What you will do - Work out how many lines in the records below include the string "where", and reply with that number alone.
------ Entries shown
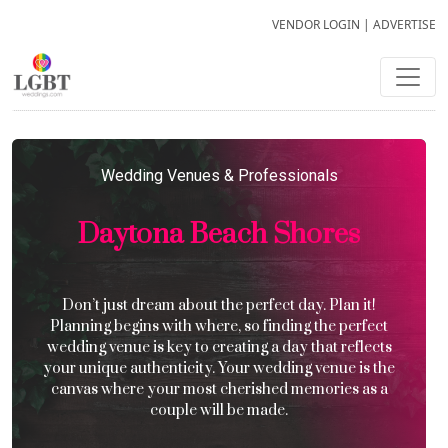
VENDOR LOGIN
|
ADVERTISE
Wedding Venues & Professionals
Daytona Beach Shores
Don’t just dream about the perfect day. Plan it!
Planning begins with where, so finding the perfect
wedding venue is key to creating a day that reflects
your unique authenticity. Your wedding venue is the
canvas where your most cherished memories as a
couple will be made.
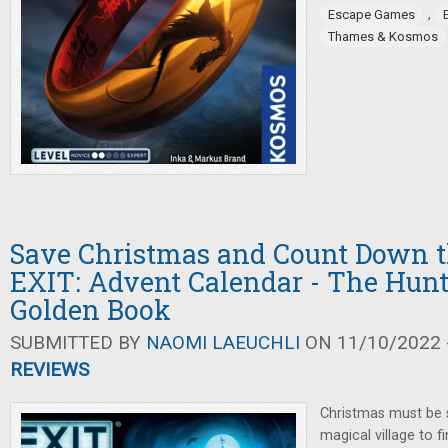
,
Escape Games
Thames & Kosmos
Save Christmas and Count Down t
EXIT: Advent Calendar - The Hunt
Golden Book
SUBMITTED BY
NAOMI LAEUCHLI
ON 11/10/2022 -
REVIEWS
Christmas must be 
magical village to f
------------
Written reply - 2